Purpose limitation principle of data management:
Personal data may be processed only for specified and explicit purposes, where it is necessary for exercise of certain rights or for fulfilment of obligations. Such purpose must be satisfied in all stages of operations of data processing. The personal data to be processed must be in compliance with the purpose for which they have been collected, it must be suitable to achieve that purpose, and it may be processed to the extent and the duration necessary to achieve that purpose.
Transfer of data, set of transfer operations:
Data may be transferred, whether in a single or in a set of operations, if the data subject has given his consent or if the transfer is legally permitted, and if the safeguards for data processing are satisfied with regard to any and all personal data.
Data controllers, and within their sphere of competence, data processors must implement adequate safeguards and appropriate technical and organizational measures to protect personal data as well as frame adequate procedural rules to enforce the provisions of the Data Protection Act and other regulations concerning confidentiality and security of data processing. The data – especially the personal data qualified as state secret or official secret – shall be protected, in particular, against unauthorized access, alteration, disclosure, erasure or damage or destruction.
The XTICKET.HU undertakes to publish awareness-rising and clear notice prior to data collection, recording and processing data of any of its users to inform them about method, purpose and
principles of data collection. Furthermore, the XTICKET.HU shall call the attention of the data subject to the fact that the disclosure is voluntary whenever data collection, recording and processing is not prescribed by law. If compulsory, the legal regulation on which it is based shall also be indicated. The data subject shall be informed on the purpose of the data control and on the persons who will handle or process the data.
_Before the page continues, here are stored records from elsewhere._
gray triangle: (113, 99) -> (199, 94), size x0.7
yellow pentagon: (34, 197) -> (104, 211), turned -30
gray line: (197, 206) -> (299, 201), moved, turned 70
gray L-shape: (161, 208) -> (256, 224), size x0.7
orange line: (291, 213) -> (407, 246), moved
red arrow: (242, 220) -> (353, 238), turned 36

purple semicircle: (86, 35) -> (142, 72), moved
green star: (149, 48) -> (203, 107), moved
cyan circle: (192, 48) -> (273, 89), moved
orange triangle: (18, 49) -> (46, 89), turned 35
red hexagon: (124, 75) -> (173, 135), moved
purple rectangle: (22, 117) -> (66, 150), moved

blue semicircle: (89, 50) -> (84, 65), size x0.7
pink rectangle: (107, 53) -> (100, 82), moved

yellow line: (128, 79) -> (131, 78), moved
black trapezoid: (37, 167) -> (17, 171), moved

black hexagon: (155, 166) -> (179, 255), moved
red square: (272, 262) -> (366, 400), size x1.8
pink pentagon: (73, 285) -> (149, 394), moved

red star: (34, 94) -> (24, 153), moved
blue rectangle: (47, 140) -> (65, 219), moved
Notification of data management is considered granted where disclosure by transmission from existing data processing operations or by transfer or combination for further processing is prescribed by legal regulation.
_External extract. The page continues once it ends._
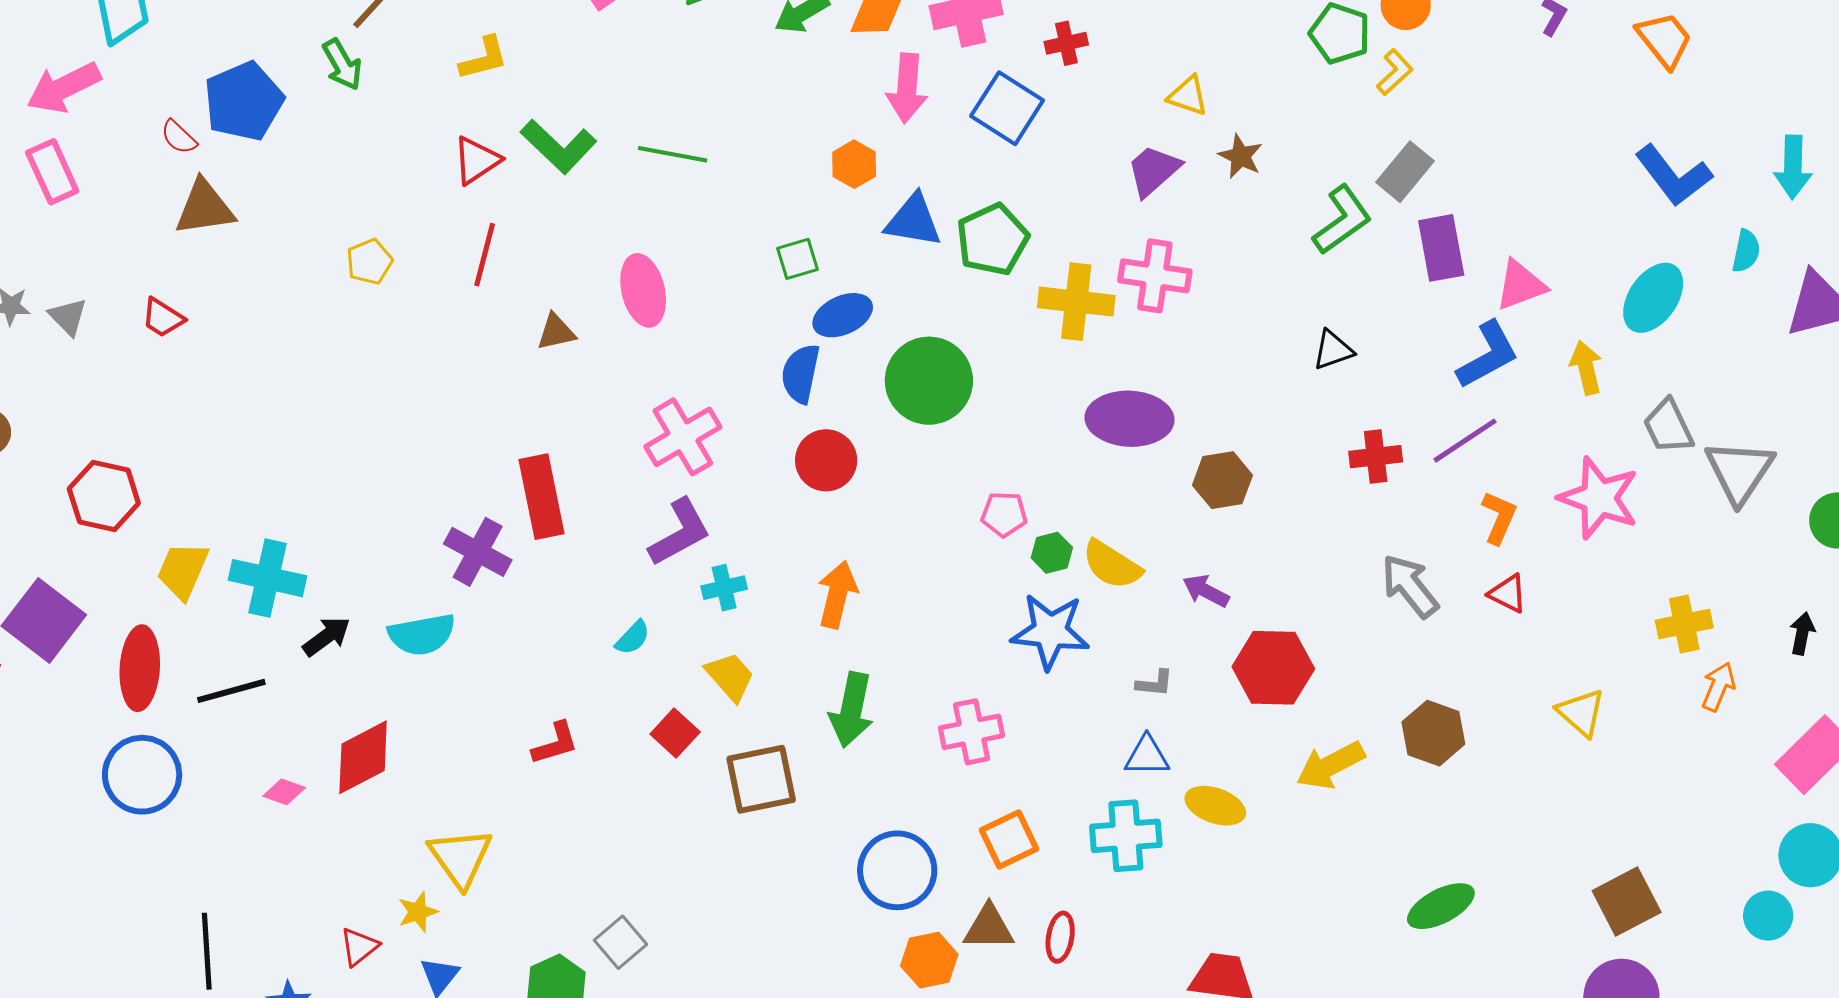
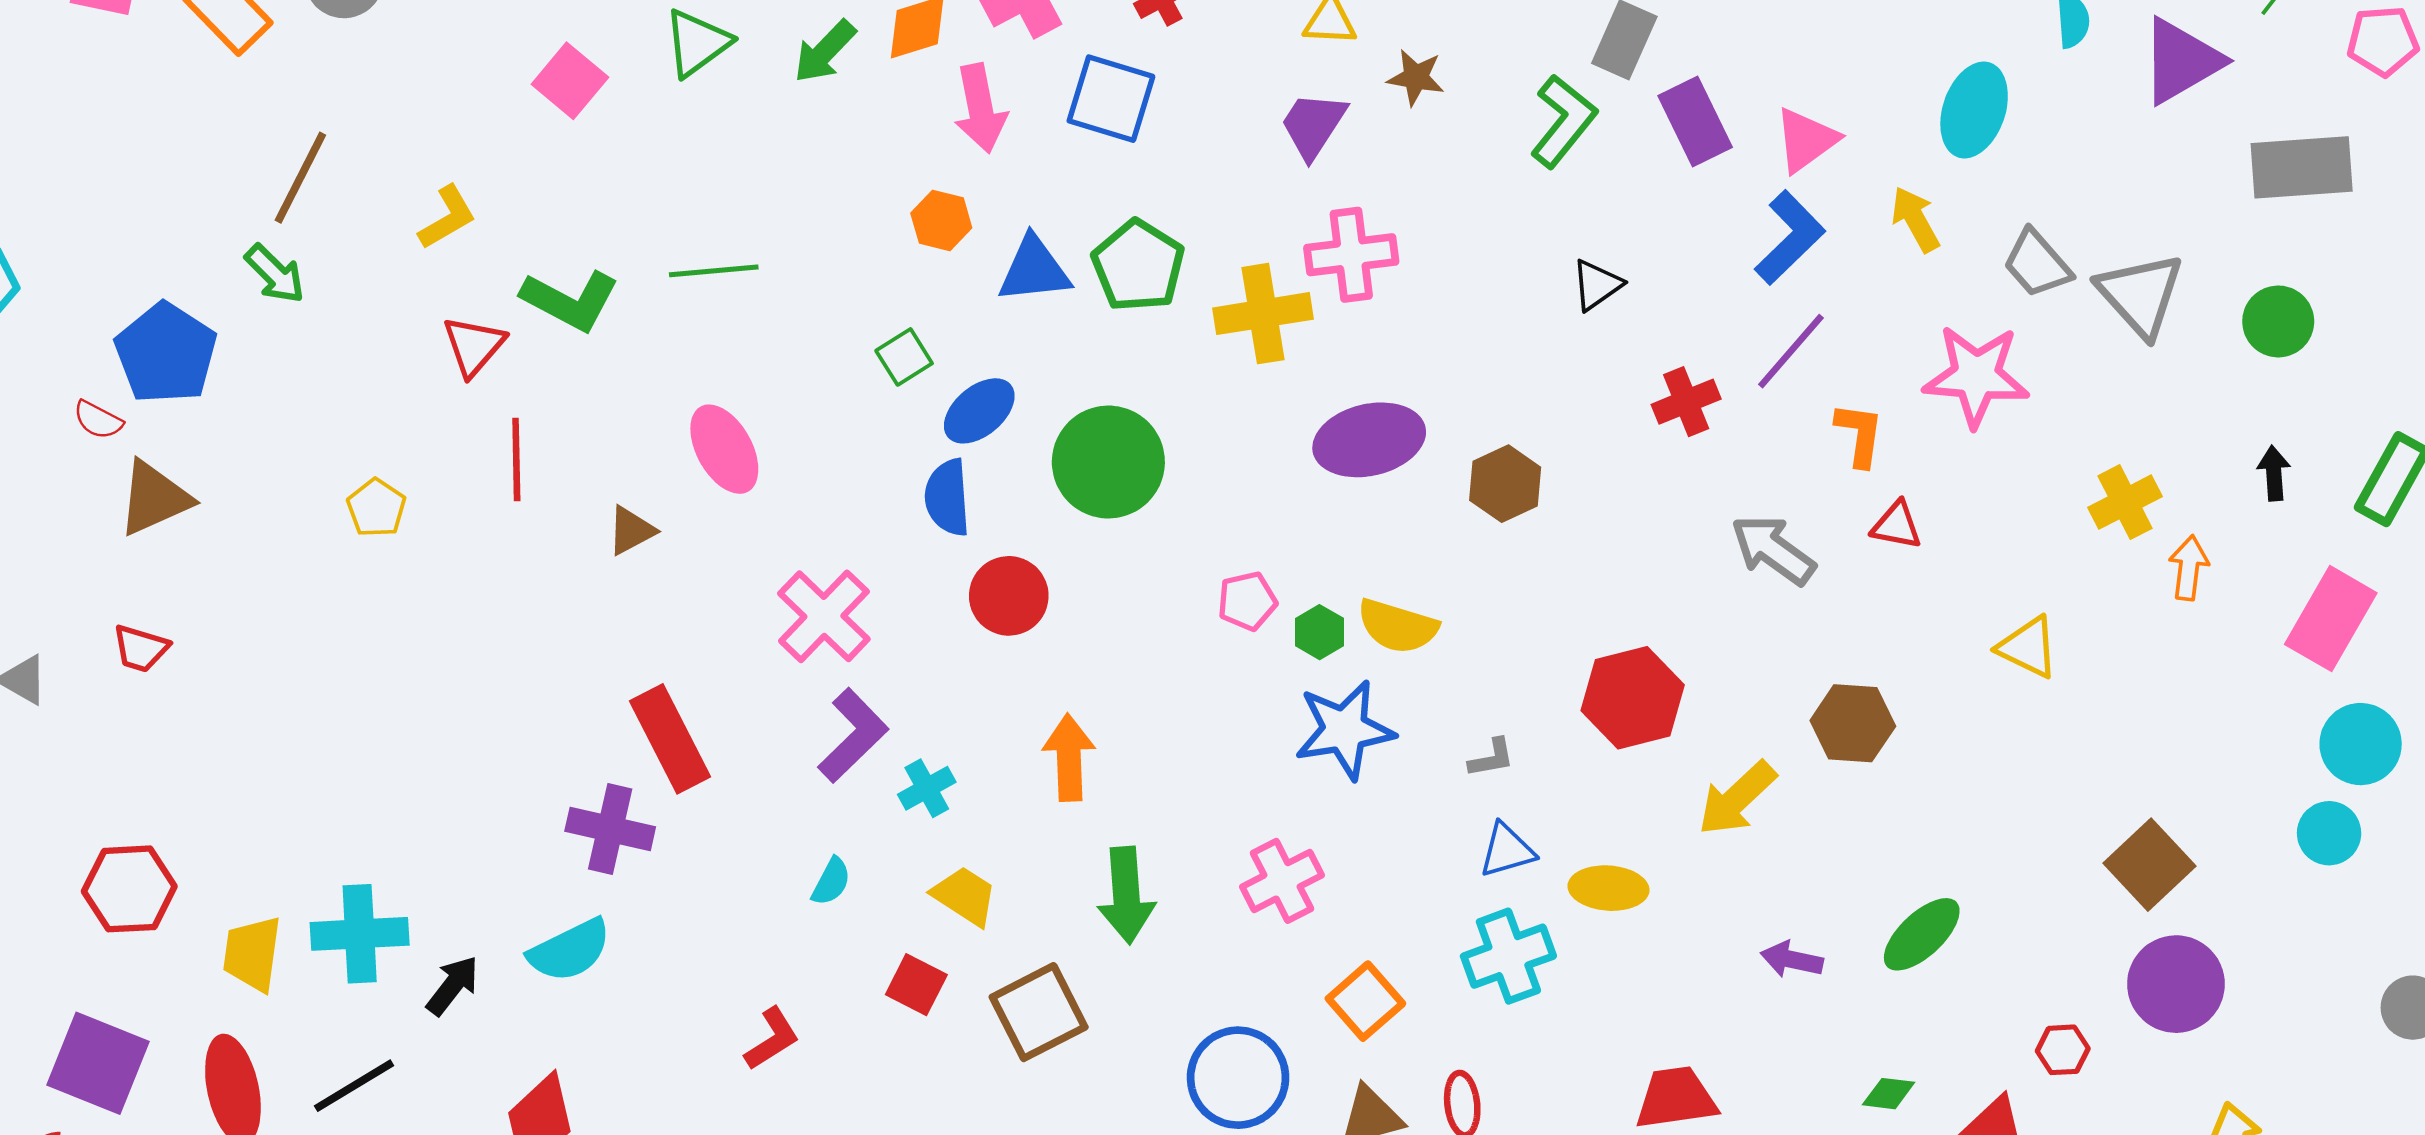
purple arrow: (1206, 591) -> (1792, 960), moved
The XTICKET.HU shall inform the user whenever the disclosed data are intended to be used for any other than the original purpose of the data collection and obtain the prior express consent of the data subject to such data processing or enable him to raise objection against the use of data.
The XTICKET.HU shall comply with the stipulations contained in Principles without exception in the course of data collection, recording and processing and inform the data subject of its activities through electronic mails. The XTICKET.HU undertakes not to employ sanctions against any user that refuses non-compulsory disclosure.
The XTICKET.HU also undertakes to ensure the data security; it shall take the technical and organizational measures and elaborate the rules of procedure to ensure that the collected, stored and processed data are protected. Furthermore, the XTICKET.HU shall prevent the destruction, unauthorized use and alteration of the personal data. The XTICKET.HU shall request any third party to which the XTICKET.HU will possibly transfer or disclose personal data to comply with their obligations related to data protection.